Problem requirements:
Within the data below, copy each line where the string "الدم" is found.

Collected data

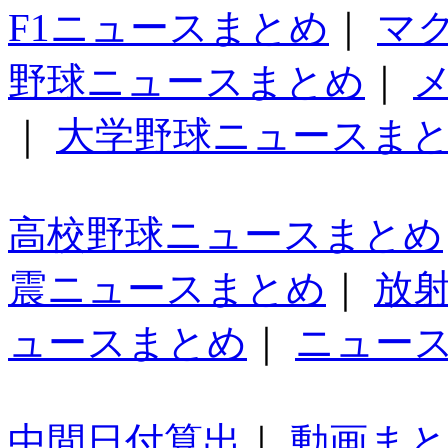
F1ニュースまとめ
｜
マ
野球ニュースまとめ
｜
｜
大学野球ニュースま
高校野球ニュースまとめ
震ニュースまとめ
｜
放
ュースまとめ
｜
ニュー
中間日付算出
｜
動画ま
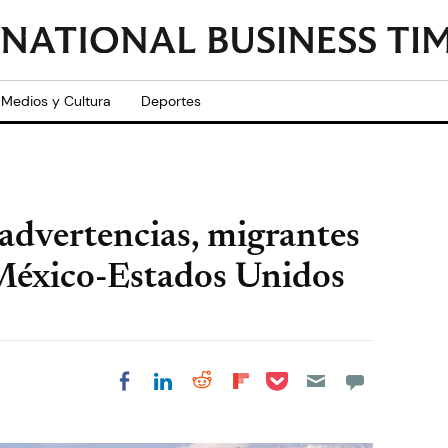
Medios y Cultura
Deportes
advertencias, migrantes
 México-Estados Unidos
Share on Pocket
Share on LinkedIn
Share on Reddit
Share on
Share on Facebook
Flipboard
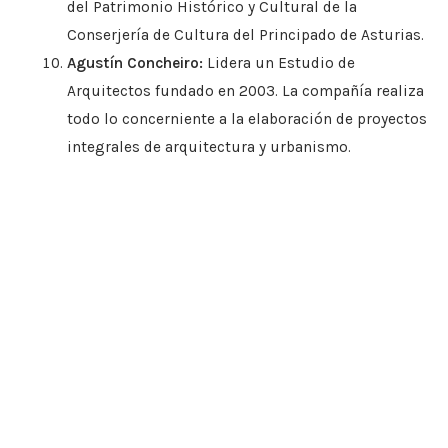
del Patrimonio Histórico y Cultural de la
Conserjería de Cultura del Principado de Asturias.
Agustín Concheiro:
Lidera un Estudio de
Arquitectos fundado en 2003. La compañía realiza
todo lo concerniente a la elaboración de proyectos
integrales de arquitectura y urbanismo.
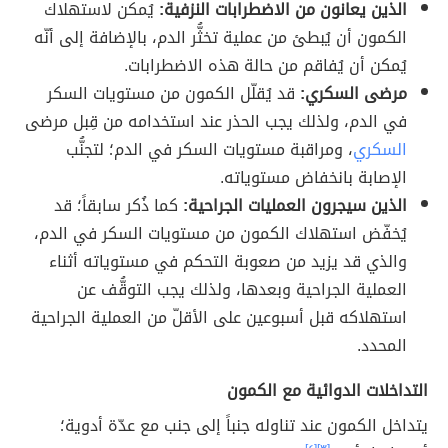
الذين يعانون من الاضطرابات النزفية:
يُمكن لاستهلاك
الكمون أن يُبطئ من عملية تخثُّر الدم، بالإضافة إلى أنّه
يُمكن أن يُفاقم من حالة هذه الاضطرابات.
مرضى السكري:
قد يُقلّل الكمون من مستويات السكر
في الدم، ولذلك يجب الحذر عند استخدامه من قِبل مرضى
السكري
، ومراقبة مستويات السكر في الدم؛ لتجنُّب
الإصابة بانخفاض مستوياته.
الذين سيجرون العمليات الجراحية:
كما ذُكر سابقاً؛ قد
يُخفّض استهلاك الكمون من مستويات السكر في الدم،
والذي قد يزيد من صعوبة التحكم في مستوياته أثناء
العملية الجراحية وبعدها، ولذلك يجب التوقُّف عن
استهلاكه قبل أسبوعين على الأقلّ من العملية الجراحية
المحدد.
التداخلات الدوائية مع الكمون
يتداخل الكمون عند تناوله جنباً إلى جنب مع عدّة أدوية؛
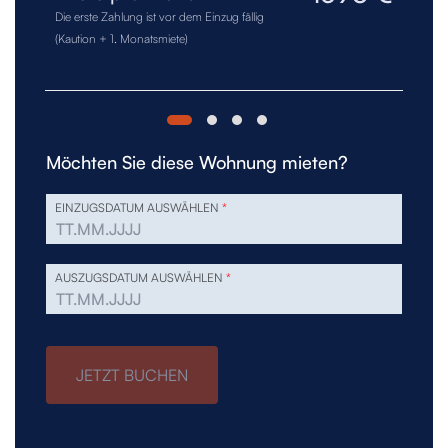
Die erste Zahlung ist vor dem Einzug fällig
(Kaution + 1. Monatsmiete)
Möchten Sie diese Wohnung mieten?
EINZUGSDATUM AUSWÄHLEN
*
AUSZUGSDATUM AUSWÄHLEN
*
JETZT BUCHEN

Response area:
الكمون أن يُبطئ من عملية تخثُّر الدم، بالإضافة إلى أنّه
في الدم، ولذلك يجب الحذر عند استخدامه من قِبل مرضى
، ومراقبة مستويات السكر في الدم؛ لتجنُّب
يُخفّض استهلاك الكمون من مستويات السكر في الدم،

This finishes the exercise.